A new template from Jurniti spotted on Hacker News today promises to eliminate the friction of setting up Claude Code's sprawling ecosystem by letting developers fork "Everything Claude Code"—the comprehensive bundle of skills, patterns, and automation tools—directly onto an isolated microVM with a single click. The project, hosted at jurniti.com/templates/ecc, targets teams that want reproducible agentic engineering environments without wrestling with local configuration.

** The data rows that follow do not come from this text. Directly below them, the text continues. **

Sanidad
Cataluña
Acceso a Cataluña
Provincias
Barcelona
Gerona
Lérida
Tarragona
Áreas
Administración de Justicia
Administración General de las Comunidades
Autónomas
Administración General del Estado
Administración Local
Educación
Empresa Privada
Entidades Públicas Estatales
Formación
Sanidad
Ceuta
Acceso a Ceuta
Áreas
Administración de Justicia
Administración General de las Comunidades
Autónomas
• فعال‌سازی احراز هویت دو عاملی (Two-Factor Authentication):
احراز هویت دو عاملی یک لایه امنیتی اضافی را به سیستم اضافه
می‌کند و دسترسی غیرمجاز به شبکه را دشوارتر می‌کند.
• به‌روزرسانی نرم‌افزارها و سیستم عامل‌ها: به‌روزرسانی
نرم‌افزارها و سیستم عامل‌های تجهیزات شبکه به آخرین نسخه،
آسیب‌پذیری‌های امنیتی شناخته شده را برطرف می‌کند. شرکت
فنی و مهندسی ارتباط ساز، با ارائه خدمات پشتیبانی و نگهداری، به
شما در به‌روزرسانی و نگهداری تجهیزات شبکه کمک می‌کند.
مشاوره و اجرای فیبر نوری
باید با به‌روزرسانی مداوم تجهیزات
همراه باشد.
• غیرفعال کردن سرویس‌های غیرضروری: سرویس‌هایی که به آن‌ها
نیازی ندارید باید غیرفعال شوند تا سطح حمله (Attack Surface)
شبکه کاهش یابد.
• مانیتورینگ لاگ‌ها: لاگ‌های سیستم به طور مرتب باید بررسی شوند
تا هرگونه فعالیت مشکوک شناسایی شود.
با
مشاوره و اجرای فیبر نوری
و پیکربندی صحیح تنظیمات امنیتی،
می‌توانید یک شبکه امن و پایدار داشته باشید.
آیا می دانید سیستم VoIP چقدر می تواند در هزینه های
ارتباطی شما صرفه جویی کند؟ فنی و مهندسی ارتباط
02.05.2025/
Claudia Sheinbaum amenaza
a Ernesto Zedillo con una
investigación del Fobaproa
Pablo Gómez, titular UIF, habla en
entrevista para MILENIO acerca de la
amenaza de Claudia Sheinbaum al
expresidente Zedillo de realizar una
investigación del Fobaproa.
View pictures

What Is Everything Claude Code?
ECC is not a small undertaking. The bundle contains over 100 distinct skills covering everything from backend architecture patterns (Node.js, Express, Next.js) to specialized domains like customs-trade compliance and carrier relationship management. It includes testing frameworks for multiple languages—Django TDD, C++ with GoogleTest, Playwright E2E—and deep integration guides for React, Angular, Android, Flutter, and .NET development. The project also bundles autonomous agent patterns, cost-aware LLM pipelines, database optimization strategies, and deployment automation workflows using Docker, CI/CD pipelines, and containerization best practices.
Why MicroVMs Matter
The isolated microVM angle is the real story here. By deploying ECC onto a lightweight VM that runs in its own sandboxed environment, developers get complete separation from their host machine—no dependency conflicts, no permission headaches, no config drift between team members' local setups. The template handles the heavy lifting of packaging this massive skill library into a deployable unit, making it viable for teams to standardize on identical agentic tooling across workstations or even share pre-configured environments with contractors and collaborators.
Practical Implications for Agentic Development
For shops building autonomous coding agents or running continuous AI-assisted development loops, the ability to instantiate a known-good ECC environment in seconds changes the operational calculus. CI/CD pipelines can spin up fresh agent contexts on demand; onboarding new engineers gets simpler when you can point them at a VM image rather than walking through a 30-step setup guide. The isolated nature also means you can experiment aggressively without risking your host system's integrity—a meaningful consideration when running autonomous agents that execute code and modify files.
Key Takeaways
- Jurniti's template packages over 100 ECC skills into a one-click deployable microVM environment
- Isolated VMs eliminate local setup friction and ensure consistency across team environments
- The project targets teams running Claude Code for autonomous or AI-assisted development workflows
- Zero-configuration deployment enables rapid scaling of agentic engineering contexts in CI/CD pipelines
The Bottom Line
This is exactly the kind of infrastructure tooling that gets boring until you realize how much time it saves—ECC on a microVM sounds niche until you're onboarding your fifth developer this quarter and can just spin up their environment in seconds instead of debugging a broken Node installation. If you're serious about agentic development, Jurniti's template deserves a bookmark.